Your assignment. From the line containing "11 – 50 employees" down to the final line of the entries below, quote every line verbatim. Exclude pictures.

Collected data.
__________
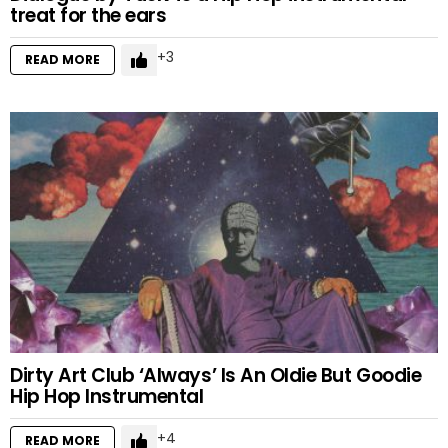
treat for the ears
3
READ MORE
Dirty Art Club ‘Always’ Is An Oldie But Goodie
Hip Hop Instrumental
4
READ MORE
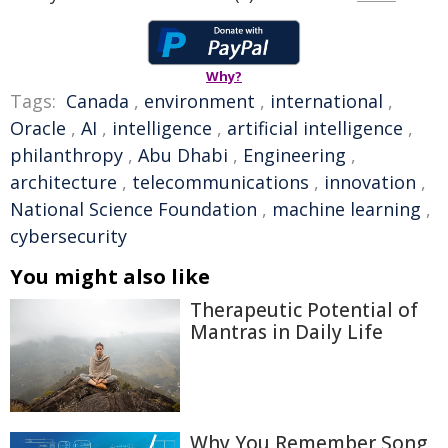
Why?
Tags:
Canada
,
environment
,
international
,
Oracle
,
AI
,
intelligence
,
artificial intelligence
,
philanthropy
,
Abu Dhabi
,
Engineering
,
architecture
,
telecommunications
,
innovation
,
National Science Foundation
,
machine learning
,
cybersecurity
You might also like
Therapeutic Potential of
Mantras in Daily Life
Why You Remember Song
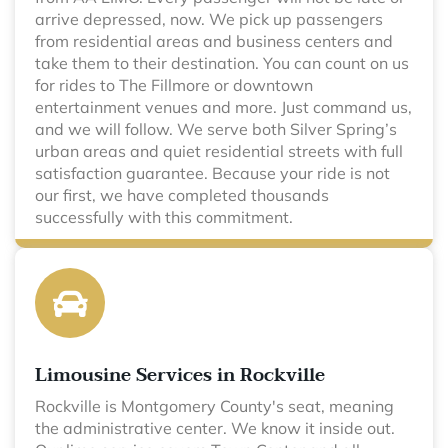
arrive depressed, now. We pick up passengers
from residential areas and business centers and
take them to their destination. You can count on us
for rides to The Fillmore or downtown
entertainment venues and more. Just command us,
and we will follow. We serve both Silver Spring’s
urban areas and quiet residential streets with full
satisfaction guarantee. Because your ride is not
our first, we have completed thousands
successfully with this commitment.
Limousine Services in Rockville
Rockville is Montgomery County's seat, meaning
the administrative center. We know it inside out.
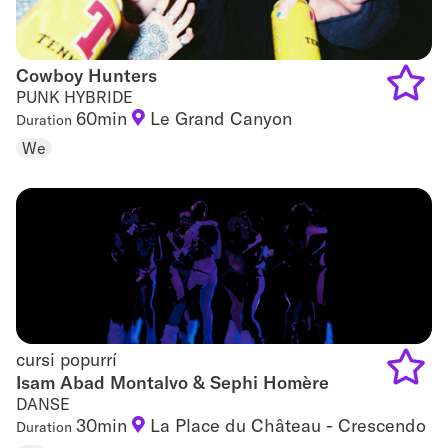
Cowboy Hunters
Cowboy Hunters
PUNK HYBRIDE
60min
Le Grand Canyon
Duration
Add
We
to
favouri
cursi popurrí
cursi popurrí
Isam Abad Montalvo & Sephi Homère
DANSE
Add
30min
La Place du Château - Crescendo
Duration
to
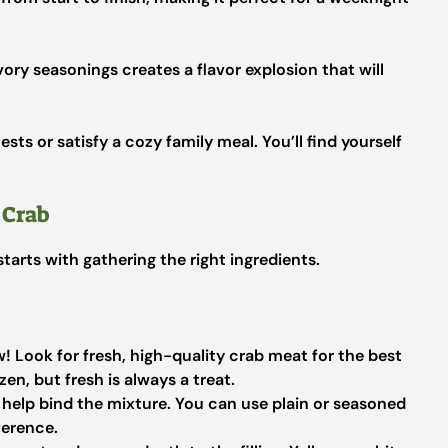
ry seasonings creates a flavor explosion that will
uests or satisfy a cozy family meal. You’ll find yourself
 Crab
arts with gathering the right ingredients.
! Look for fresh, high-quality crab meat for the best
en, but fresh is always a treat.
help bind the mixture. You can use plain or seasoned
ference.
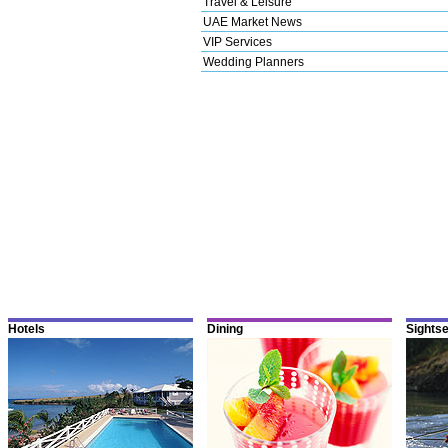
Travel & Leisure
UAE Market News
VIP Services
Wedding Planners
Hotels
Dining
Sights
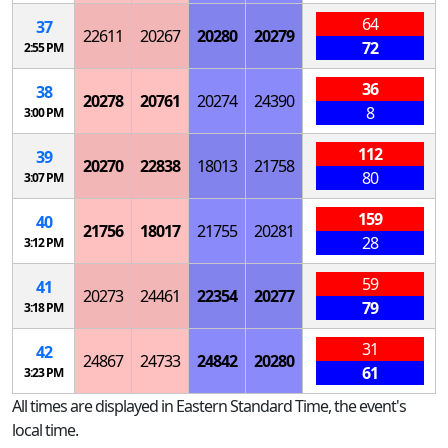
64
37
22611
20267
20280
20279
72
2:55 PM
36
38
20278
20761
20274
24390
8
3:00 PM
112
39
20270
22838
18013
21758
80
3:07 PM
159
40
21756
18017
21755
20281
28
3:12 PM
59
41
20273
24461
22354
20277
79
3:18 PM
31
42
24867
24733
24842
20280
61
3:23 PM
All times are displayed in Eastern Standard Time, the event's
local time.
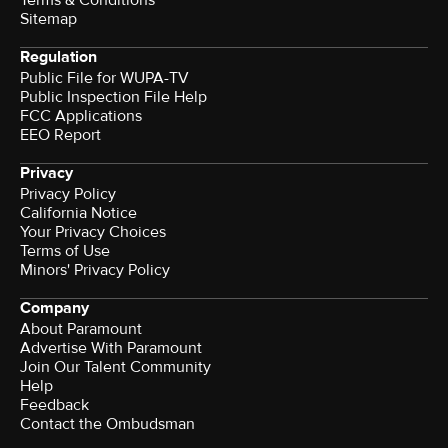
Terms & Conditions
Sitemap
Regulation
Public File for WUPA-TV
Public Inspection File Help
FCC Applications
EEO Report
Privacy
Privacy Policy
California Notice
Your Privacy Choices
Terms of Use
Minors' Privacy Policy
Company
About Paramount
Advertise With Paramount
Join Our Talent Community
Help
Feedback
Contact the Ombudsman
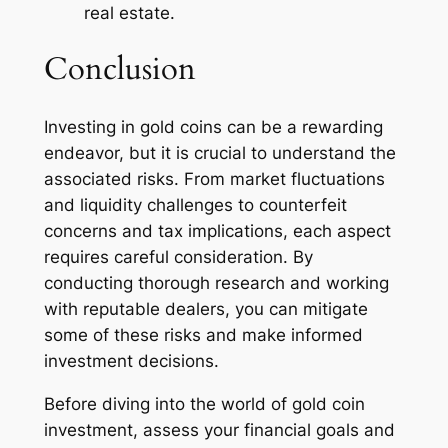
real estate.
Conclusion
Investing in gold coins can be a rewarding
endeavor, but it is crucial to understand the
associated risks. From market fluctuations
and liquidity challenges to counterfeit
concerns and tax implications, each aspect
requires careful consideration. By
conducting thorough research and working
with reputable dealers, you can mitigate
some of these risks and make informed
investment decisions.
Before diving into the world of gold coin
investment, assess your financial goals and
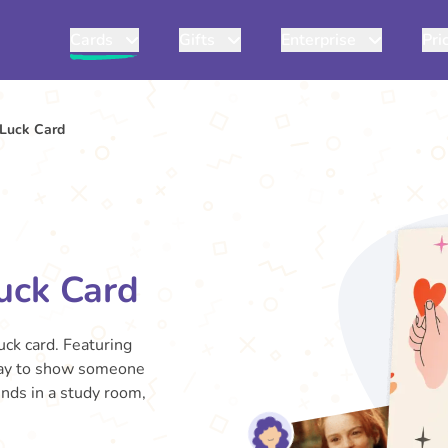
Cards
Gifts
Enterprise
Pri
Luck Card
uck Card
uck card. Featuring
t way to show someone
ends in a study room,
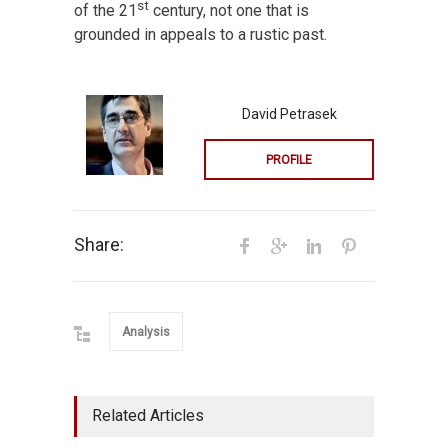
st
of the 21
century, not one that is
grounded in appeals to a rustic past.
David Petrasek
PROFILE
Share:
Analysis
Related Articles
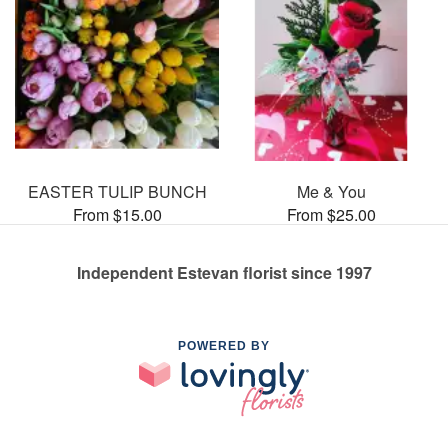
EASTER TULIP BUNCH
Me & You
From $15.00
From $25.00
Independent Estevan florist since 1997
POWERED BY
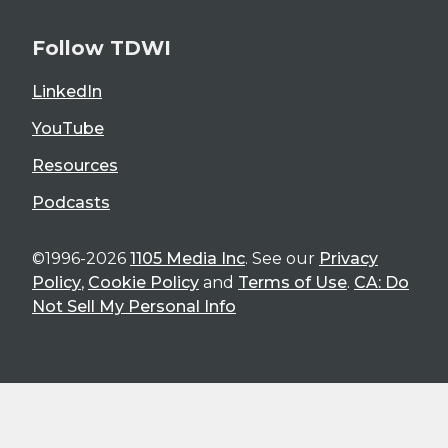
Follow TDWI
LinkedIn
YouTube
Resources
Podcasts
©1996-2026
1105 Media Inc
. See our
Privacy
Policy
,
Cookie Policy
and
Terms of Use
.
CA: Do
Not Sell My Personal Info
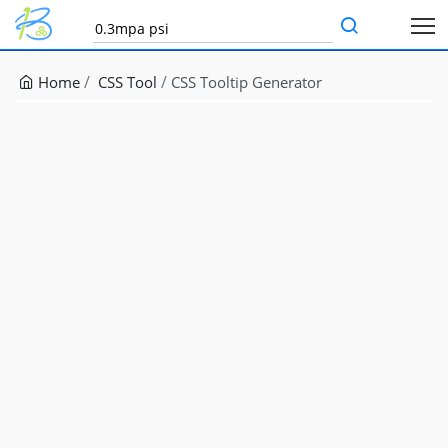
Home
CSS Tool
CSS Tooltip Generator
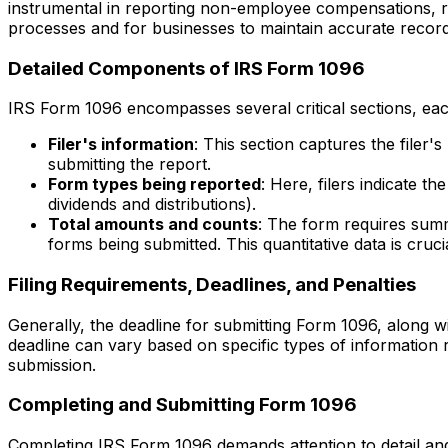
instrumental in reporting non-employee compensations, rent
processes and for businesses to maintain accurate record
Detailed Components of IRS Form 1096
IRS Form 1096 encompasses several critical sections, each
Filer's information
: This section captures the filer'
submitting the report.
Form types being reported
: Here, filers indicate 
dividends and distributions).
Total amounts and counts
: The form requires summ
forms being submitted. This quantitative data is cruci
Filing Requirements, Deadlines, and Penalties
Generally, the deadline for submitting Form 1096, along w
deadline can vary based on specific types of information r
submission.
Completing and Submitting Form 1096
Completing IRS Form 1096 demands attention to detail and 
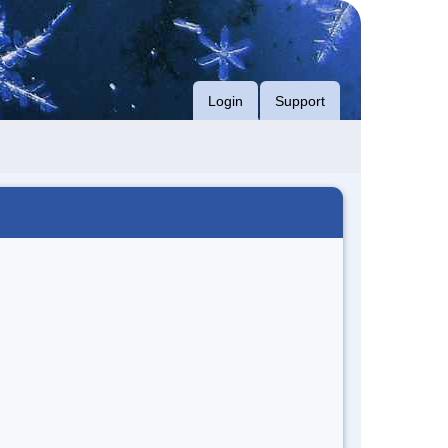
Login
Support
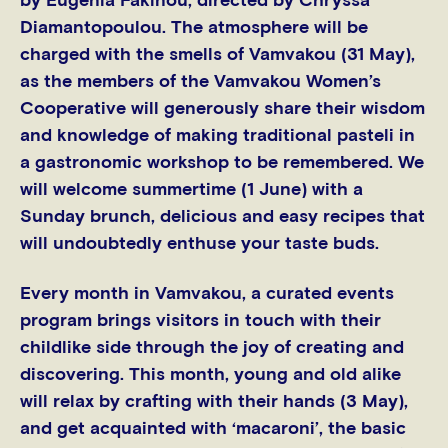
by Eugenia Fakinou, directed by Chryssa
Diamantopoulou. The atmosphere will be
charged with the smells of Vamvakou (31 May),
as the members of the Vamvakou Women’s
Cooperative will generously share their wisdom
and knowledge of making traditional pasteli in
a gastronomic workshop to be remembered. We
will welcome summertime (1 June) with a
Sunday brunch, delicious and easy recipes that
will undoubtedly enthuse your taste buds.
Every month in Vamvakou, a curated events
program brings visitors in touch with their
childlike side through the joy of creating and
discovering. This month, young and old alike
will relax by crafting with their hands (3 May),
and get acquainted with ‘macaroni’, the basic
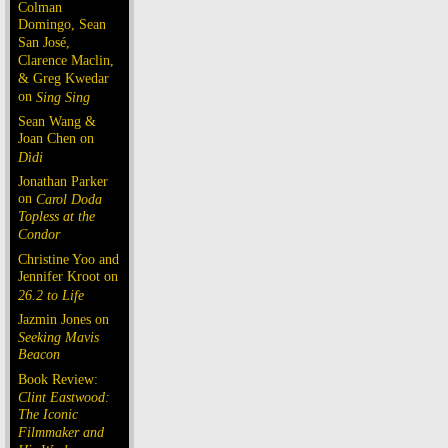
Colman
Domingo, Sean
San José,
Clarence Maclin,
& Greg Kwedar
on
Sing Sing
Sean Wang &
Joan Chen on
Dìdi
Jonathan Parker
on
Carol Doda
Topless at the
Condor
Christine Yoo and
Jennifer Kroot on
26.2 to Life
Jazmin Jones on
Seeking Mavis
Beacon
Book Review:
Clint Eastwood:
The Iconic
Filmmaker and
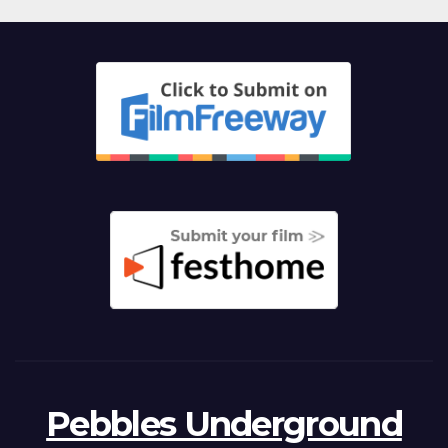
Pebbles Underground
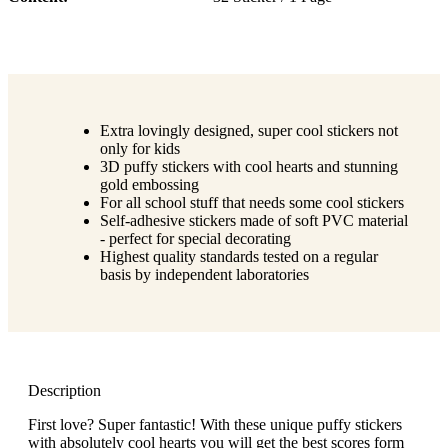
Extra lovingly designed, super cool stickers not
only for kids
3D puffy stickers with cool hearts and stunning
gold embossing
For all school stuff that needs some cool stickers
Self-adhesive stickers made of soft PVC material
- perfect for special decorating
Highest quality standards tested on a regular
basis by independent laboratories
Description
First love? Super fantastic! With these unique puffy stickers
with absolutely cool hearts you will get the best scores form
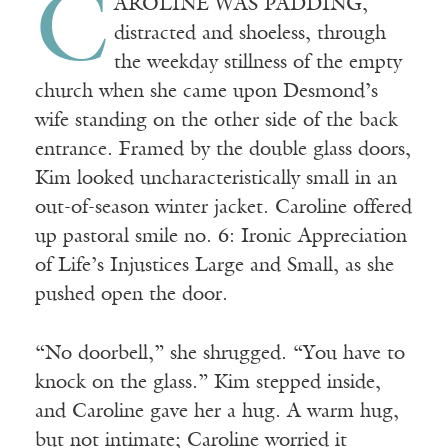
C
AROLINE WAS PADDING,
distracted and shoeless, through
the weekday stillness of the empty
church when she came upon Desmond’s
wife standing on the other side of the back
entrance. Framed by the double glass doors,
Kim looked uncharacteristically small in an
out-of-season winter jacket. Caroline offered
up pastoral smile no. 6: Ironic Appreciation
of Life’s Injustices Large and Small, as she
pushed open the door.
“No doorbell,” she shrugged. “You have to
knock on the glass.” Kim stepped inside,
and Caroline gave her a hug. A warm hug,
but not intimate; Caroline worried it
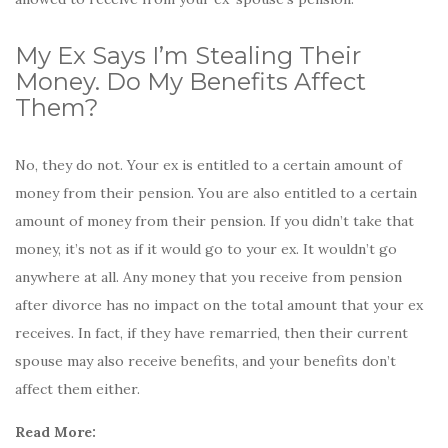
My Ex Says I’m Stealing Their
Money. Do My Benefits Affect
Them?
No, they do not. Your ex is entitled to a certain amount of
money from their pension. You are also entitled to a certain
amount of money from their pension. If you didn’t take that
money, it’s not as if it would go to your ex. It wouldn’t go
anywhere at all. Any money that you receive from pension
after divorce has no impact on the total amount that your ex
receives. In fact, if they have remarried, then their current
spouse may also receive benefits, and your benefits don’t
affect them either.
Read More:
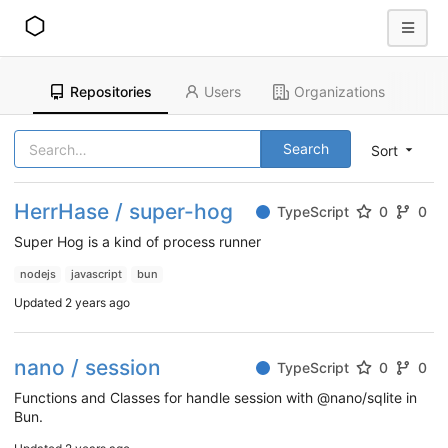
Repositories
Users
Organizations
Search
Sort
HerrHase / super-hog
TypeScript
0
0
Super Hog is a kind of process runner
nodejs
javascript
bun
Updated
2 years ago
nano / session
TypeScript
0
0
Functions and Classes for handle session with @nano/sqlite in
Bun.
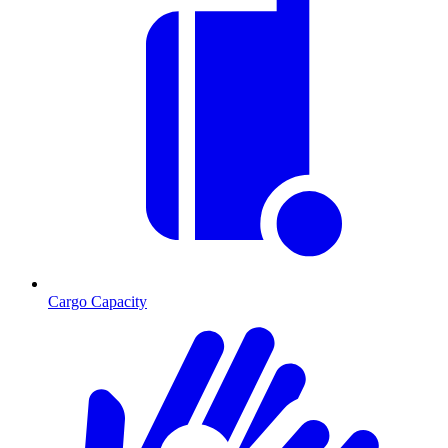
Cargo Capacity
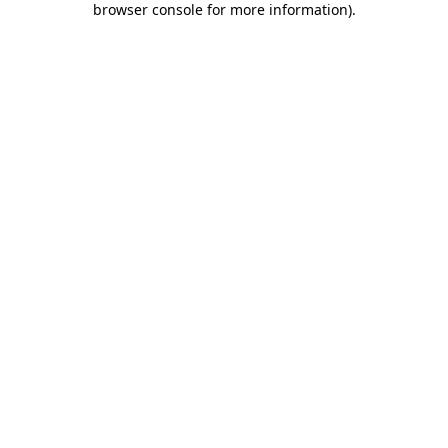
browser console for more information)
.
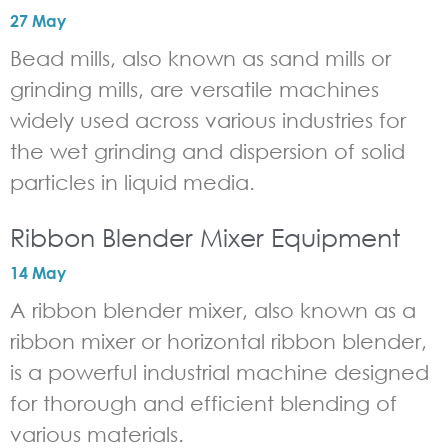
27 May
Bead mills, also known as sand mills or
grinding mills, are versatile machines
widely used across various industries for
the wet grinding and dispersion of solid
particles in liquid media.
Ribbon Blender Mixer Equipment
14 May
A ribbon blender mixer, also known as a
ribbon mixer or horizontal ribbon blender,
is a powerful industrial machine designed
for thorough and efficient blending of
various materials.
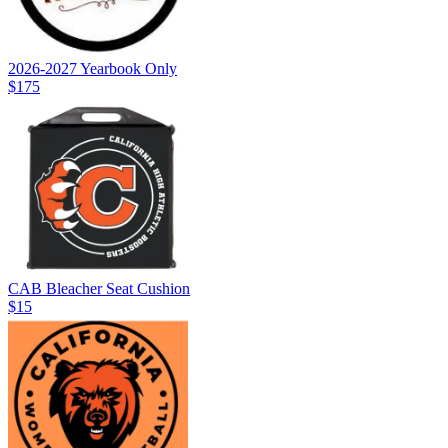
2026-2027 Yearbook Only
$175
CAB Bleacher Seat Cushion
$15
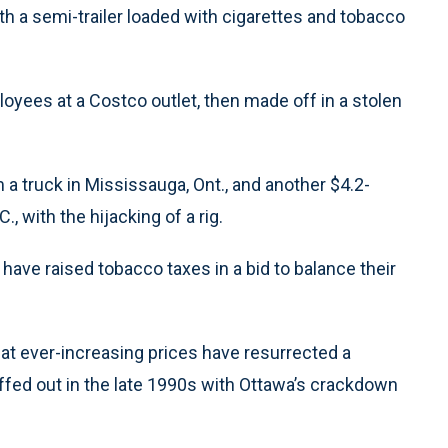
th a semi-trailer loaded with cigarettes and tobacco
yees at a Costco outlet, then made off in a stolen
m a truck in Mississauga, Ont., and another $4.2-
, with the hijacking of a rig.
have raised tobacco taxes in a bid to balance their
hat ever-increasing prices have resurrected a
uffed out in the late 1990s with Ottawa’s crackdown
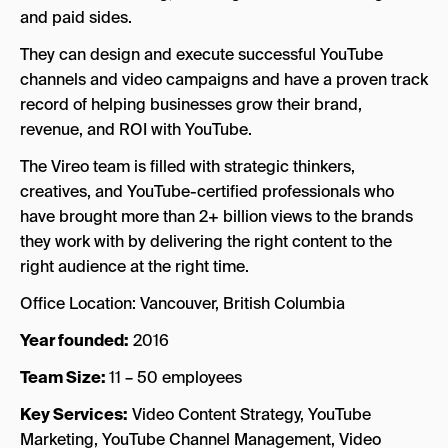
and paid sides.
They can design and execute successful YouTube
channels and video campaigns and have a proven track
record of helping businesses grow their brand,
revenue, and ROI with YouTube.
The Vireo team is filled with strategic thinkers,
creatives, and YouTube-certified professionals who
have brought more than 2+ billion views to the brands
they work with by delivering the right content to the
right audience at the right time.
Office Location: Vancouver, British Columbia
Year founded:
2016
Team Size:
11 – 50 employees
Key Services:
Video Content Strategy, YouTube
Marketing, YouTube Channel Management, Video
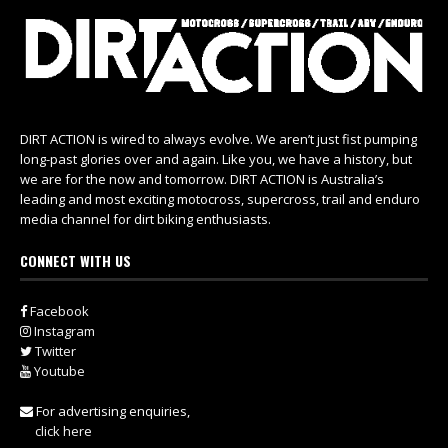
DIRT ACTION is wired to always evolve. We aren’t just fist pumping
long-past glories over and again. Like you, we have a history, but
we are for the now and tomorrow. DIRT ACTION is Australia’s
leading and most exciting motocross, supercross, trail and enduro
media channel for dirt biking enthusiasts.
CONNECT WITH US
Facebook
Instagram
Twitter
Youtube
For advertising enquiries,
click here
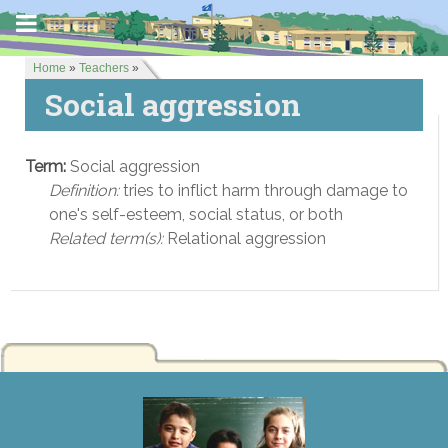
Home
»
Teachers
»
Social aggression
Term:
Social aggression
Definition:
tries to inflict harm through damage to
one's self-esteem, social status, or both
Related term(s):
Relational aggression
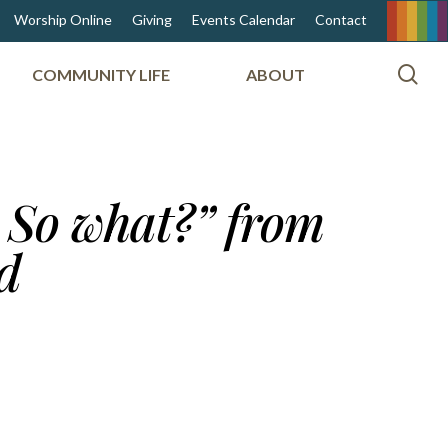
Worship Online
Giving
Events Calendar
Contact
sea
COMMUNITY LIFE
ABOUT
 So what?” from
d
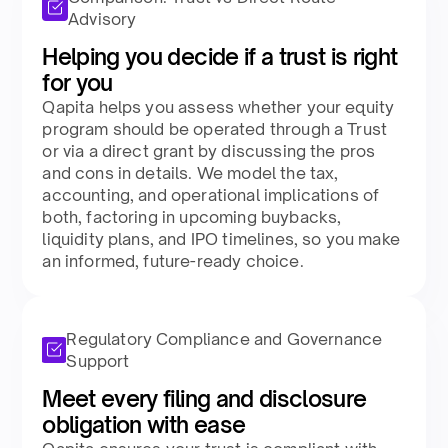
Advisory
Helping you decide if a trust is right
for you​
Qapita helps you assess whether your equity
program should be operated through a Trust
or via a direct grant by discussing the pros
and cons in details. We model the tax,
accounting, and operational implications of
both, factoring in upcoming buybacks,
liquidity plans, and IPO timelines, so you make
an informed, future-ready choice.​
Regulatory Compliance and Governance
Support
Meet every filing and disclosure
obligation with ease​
__________
Output for this exercise.
11 – 50 employees
Key Services:
Video Content Strategy, YouTube
Marketing, YouTube Channel Management, Video
DIRT ACTION is wired to always evolve. We aren’t just fist pumping
long-past glories over and again. Like you, we have a history, but
we are for the now and tomorrow. DIRT ACTION is Australia’s
leading and most exciting motocross, supercross, trail and enduro
media channel for dirt biking enthusiasts.
CONNECT WITH US
Facebook
Instagram
Twitter
Youtube
For advertising enquiries,
click here
Home
»
Teachers
»
Social aggression
Term:
Social aggression
Definition:
tries to inflict harm through damage to
one's self-esteem, social status, or both
Related term(s):
Relational aggression
Worship Online
Giving
Events Calendar
Contact
sea
COMMUNITY LIFE
ABOUT
 So what?” from
d
Advisory
Helping you decide if a trust is right
for you​
Qapita helps you assess whether your equity
program should be operated through a Trust
or via a direct grant by discussing the pros
and cons in details. We model the tax,
accounting, and operational implications of
both, factoring in upcoming buybacks,
liquidity plans, and IPO timelines, so you make
an informed, future-ready choice.​
Regulatory Compliance and Governance
Support
Meet every filing and disclosure
obligation with ease​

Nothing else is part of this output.